Comme dans El Bonaerense ou Carancho, le récit épouse la trajectoire d’un homme plongé au cœur d’une société violente et corrompue. La matière réaliste sert avant tout de toile de fond à une étude de caractère, l’inscription documentaire apporte son poids de véracité à l’intrigue romanesque. Ce mélange de naturalisme minutieux et de fiction trépidante a pu faire illusion dans les premiers films de Pablo Trapero – reconnu à ses débuts comme une figure de proue de la « nouvelle vague » argentine. Mais la recette présente aujourd’hui ses limites : décors et figurants apparaissent ici au service d’une machine bien huilée, qui roule des mécaniques et cherche en permanence l’épate. La mise en scène multiplie les coups d’éclat et les morceaux de bravoure : des fusillades éclatent au beau milieu d’un plan tranquille, de longues coulées accompagnent les personnages dans leur course à travers les rues.
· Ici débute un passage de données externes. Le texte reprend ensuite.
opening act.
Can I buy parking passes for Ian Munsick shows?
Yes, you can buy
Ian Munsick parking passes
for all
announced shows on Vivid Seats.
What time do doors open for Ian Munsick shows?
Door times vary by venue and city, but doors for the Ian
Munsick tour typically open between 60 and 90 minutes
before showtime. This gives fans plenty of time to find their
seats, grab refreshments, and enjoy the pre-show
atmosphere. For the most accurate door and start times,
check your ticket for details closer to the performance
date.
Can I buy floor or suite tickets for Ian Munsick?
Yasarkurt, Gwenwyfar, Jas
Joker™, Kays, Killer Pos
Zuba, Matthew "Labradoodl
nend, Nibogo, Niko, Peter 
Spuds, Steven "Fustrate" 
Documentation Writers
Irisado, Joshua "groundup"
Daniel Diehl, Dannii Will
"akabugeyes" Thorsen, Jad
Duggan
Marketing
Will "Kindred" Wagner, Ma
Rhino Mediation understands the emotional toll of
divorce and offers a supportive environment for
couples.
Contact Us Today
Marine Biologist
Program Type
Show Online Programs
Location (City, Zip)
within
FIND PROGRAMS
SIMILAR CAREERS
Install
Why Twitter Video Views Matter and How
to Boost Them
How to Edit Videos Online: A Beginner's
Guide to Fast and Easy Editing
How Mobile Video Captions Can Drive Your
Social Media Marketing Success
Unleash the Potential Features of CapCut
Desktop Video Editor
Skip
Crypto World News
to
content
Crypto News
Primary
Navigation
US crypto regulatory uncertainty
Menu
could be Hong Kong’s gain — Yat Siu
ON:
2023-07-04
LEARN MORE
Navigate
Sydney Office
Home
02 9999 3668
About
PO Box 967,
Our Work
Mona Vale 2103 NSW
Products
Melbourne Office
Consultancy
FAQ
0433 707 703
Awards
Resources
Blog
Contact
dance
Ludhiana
En mêlant crime et religion, Pablo Trapero vise l’opéra tragique et lorgne sur le cinéma américain des années 1970, façon Scorsese ou Coppola (le début évoque Apocalypse Now). Mais depuis Carancho, les ingrédients ont déjà bien servi : un héros sur le fil, un zeste de romance, une ville labyrinthique et un final exacerbé… Le réalisateur filme encore amoureusement sa muse et compagne Martina Gusmán. Ricardo Darín a le regard toujours aussi perçant. Et Jérémie Renier, propulsé dans cet univers, traîne sa croix l’œil hagard et le pas boiteux. Malgré leur intensité et certains éclairs ponctuels, Elefante Blanco reste trop bourré de tics et d’effets de manche pour vraiment émouvoir.